FIELDWORK IN HIGH-INTENSITY CONFLICT ZONES:
PRAXIS, ETHICS, AND HUMAN RIGHTS
Leslie E. Sponsel
Introduction Actually, the only high conflict zones I have ever witnessed are faculty meetings, in recent
months cyberspace, and the AAA convention this year! But those are different contexts from the one we
are preoccupied with for this panel. I have never conducted fieldwork in an active high conflict zone. In
the Venezuelan Amazon I did fieldwork with a northern subgroup of Yanomami called Sanema, but that
was certainly not a conflict zone by any stretch of the imagination, although the Yanomami have long
been a zone of conflict among anthropologists. There were some quarrels in the village, mainly marital,
one club fight, and three false alarms of a raid, but otherwise, like John Peters, Ken Good, and others, I
was most impressed by how harmonious village life was on a daily basis. Personally, I never felt in any
danger or risk myself. Indeed, in walking through the forest, the Sanema were very careful to alert me to
any poisonous snakes and other hazards. Previously while doing primate research in Ethiopia I road in a
jeep with a Kerayu nomad pointing his rifle toward my head, but was assured that it was not loaded.
Fortunately, he didn't pull the trigger to determine whether the rifle was loaded. More recently in southern
Thailand, one of my informants had only one leg, the other was blown off by a land mine set by extremist
Muslim separatists. I guess all three of these situations had some potential for conflict and violence, and
maybe I was just naive and lucky, but it would have probably been better to be more prepared, sensitive,
and alert to possibilities of conflict and violence.

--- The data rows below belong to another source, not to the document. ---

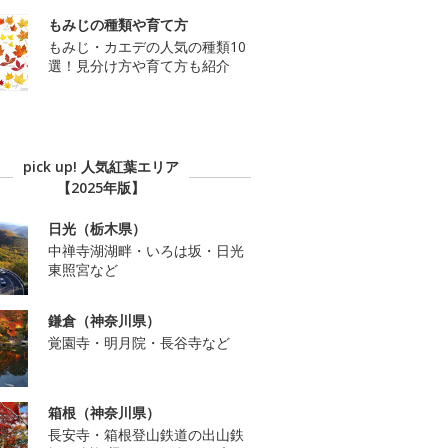
もみじの種類や育て方
もみじ・カエデの人気の種類10
選！見分け方や育て方も紹介
pick up! 人気紅葉エリア
【2025年版】
日光（栃木県）
中禅寺湖湖畔・いろは坂・日光
東照宮など
鎌倉（神奈川県）
覚園寺・明月院・長谷寺など
箱根（神奈川県）
長安寺・箱根登山鉄道の出山鉄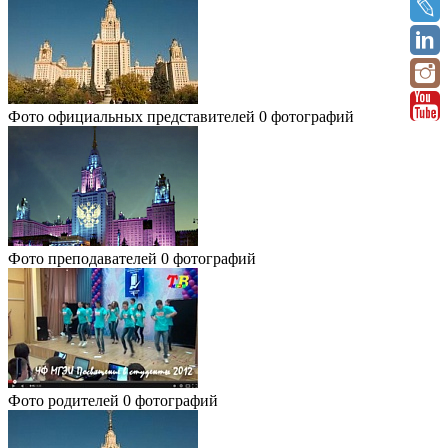
Фото официальных представителей
0 фотографий
Фото преподавателей
0 фотографий
Фото родителей
0 фотографий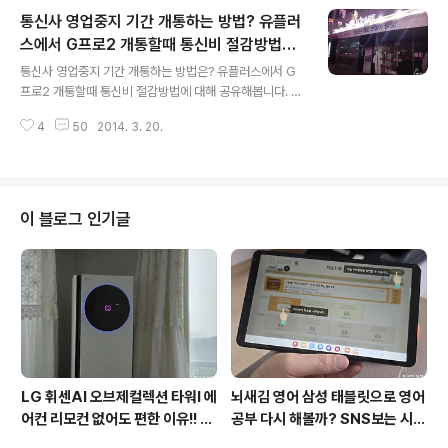
노트북입니다. 아내에게 선물하기로 했죠. 지난번에 탭북H
통신사 영업중지 기간 개통하는 방법? 유플러
160을 어찌나 만지작거리던지 마음이 짠 하더라구요. 아
내는 무제한 데이터 요금제를 사용하기 때문에 테더링을
스에서 G프로2 개통할때 통신비 절감방법
글 내용
해서 그램보다 더 가벼운 노트북 LG 탭북(11T540-G33
은?
통신사 영업중지 기간 개통하는 방법은? 유플러스에서 G
0K)은 껌딱지가 될 것 같아요. LG 탭북(11T540-G330
프로2 개통할때 통신비 절감방법에 대해 공유해봅니다. 통
K)을 가지고 다니면서 문서작업등 다양한 일을 할 수 있어
신사 영업중지 기간이 무려 45일이다보니 타격이 크겠지
좋아해요. 특히 930g의 무게 때문에 양보할 수 없다고 합
4
50
2014. 3. 20.
만 유플러스에서 G프로2, 홈서비스 상담만 해도 주는 선물
니다. LG 탭북..
을 주는 이벤트로 소비자는 좋지요.ㅋㅋ 더불어 통신비 절
감방법도 알아보았어요. 지난주에 어머니 핸드폰을 LG G
x로 교체해드렸거든요. 드디어 울 엄니도 스마트폰세대가
되신거죠. LG Gx는 유플러스 통신사에서만 사용할 수 있
이 블로그 인기글
는 모델이기도 하고 어머니가 유플러스를 사용하고 계셨기
때문에 훨씬 수월했어요. 덕분에 고생한 것은 아내죠.ㅋㅋ
어머님에게 스마트폰 사용법을 가르쳐드리느라~~ ㅋㅋ 지
금은 전화와 메세지 사용을 마스터 하셨답니다. ▲ 집에 오
자마자 LG Gx 열공중 ㅋㅋ 영업정지 기간에..
LG 휘센AI 오브제컬렉션 타워I 에
뇌새김 영어 삼성 태블릿으로 영어
어컨 리모컨 없어도 편한 이유!! 7
공부 다시 해볼까? SNS보는 시간
월 장마철 AI콜드프리로 실사용
줄여 성인영어회화 독학!!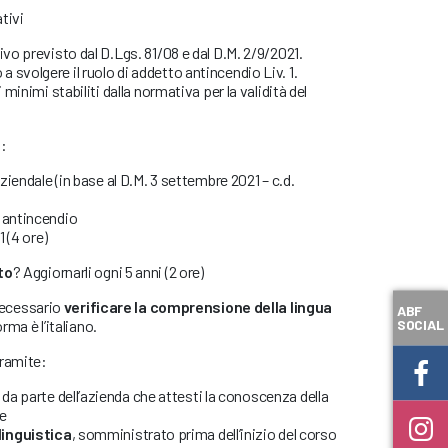
tivi
ivo previsto dal D.Lgs. 81/08 e dal D.M. 2/9/2021.
svolgere il ruolo di addetto antincendio Liv. 1.
 minimi stabiliti dalla normativa per la validità del
a:
aziendale (in base al D.M. 3 settembre 2021 – c.d.
 antincendio
1 (4 ore)
to
? Aggiornarli ogni 5 anni (2 ore)
necessario
verificare la comprensione della lingua
ABF
SOCIAL
orma è l’italiano.
tramite:
da parte dell’azienda che attesti la conoscenza della
re
linguistica
, somministrato prima dell’inizio del corso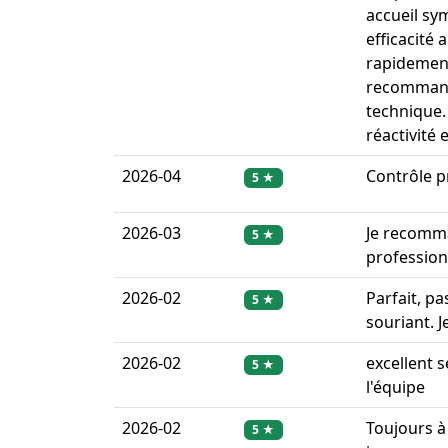
accueil sy
efficacité 
rapidement
recommand
technique.
réactivité 
2026-04
Contrôle p
5 ★
2026-03
Je recomma
5 ★
professionn
2026-02
Parfait, p
5 ★
souriant. 
2026-02
excellent s
5 ★
l'équipe
2026-02
Toujours à
5 ★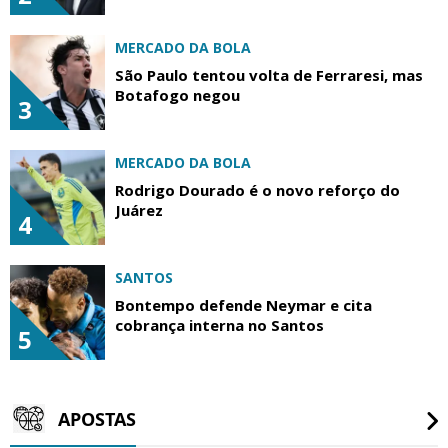
MERCADO DA BOLA
São Paulo tentou volta de Ferraresi, mas
Botafogo negou
3
MERCADO DA BOLA
Rodrigo Dourado é o novo reforço do
Juárez
4
SANTOS
Bontempo defende Neymar e cita
cobrança interna no Santos
5
APOSTAS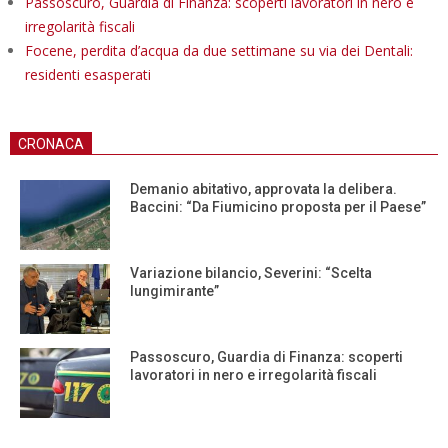
Passoscuro, Guardia di Finanza: scoperti lavoratori in nero e
irregolarità fiscali
Focene, perdita d’acqua da due settimane su via dei Dentali:
residenti esasperati
CRONACA
Demanio abitativo, approvata la delibera.
Baccini: “Da Fiumicino proposta per il Paese”
Variazione bilancio, Severini: “Scelta
lungimirante”
Passoscuro, Guardia di Finanza: scoperti
lavoratori in nero e irregolarità fiscali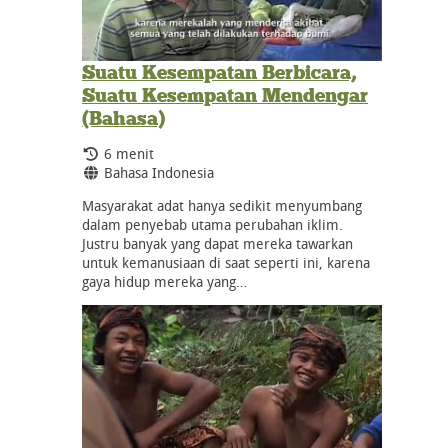
Suatu Kesempatan Berbicara,
Suatu Kesempatan Mendengar
(Bahasa)
Durasi:
6 menit
Bahasa:
Bahasa Indonesia
Masyarakat adat hanya sedikit menyumbang
dalam penyebab utama perubahan iklim.
Justru banyak yang dapat mereka tawarkan
untuk kemanusiaan di saat seperti ini, karena
gaya hidup mereka yang…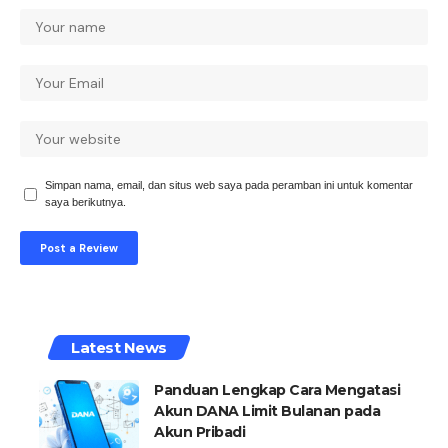
Simpan nama, email, dan situs web saya pada peramban ini untuk komentar
saya berikutnya.
Latest News
Panduan Lengkap Cara Mengatasi
Akun DANA Limit Bulanan pada
Akun Pribadi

Why is this topic important? Now about one third of the world's countries are involved in some kind of
warfare, and about two-thirds regularly resort to abuses of human rights (Sluka 1995:276-277). Clearly
the chance of an anthropologist getting accidentally caught in a conflict has been increasing in recent
decades. It must now be considered by fieldworkers and also by professors in training and advising
graduate students about fieldwork, and this together with my long-standing concern for human rights is
the main reason I agreed to the invitation to participate in this panel.
Furthermore, conflict and violence is very likely to increase in coming years and for decades. Why?
There are numerous reasons, but certainly in many cases they include increasing population and and
economic pressures on land and resources with consequent competition often becoming violent. Thomas
Homer-Dixon and colleagues have systematically studied the rise in resource competition and correlated
violence in a large cross-national sample, the results published among other places in an article in
Scientific American in February 1993. Norman Myers, R.D. Kaplan, and others have written about this
gloomy future as well. That is why this topic is so important, and increasingly so in the near future.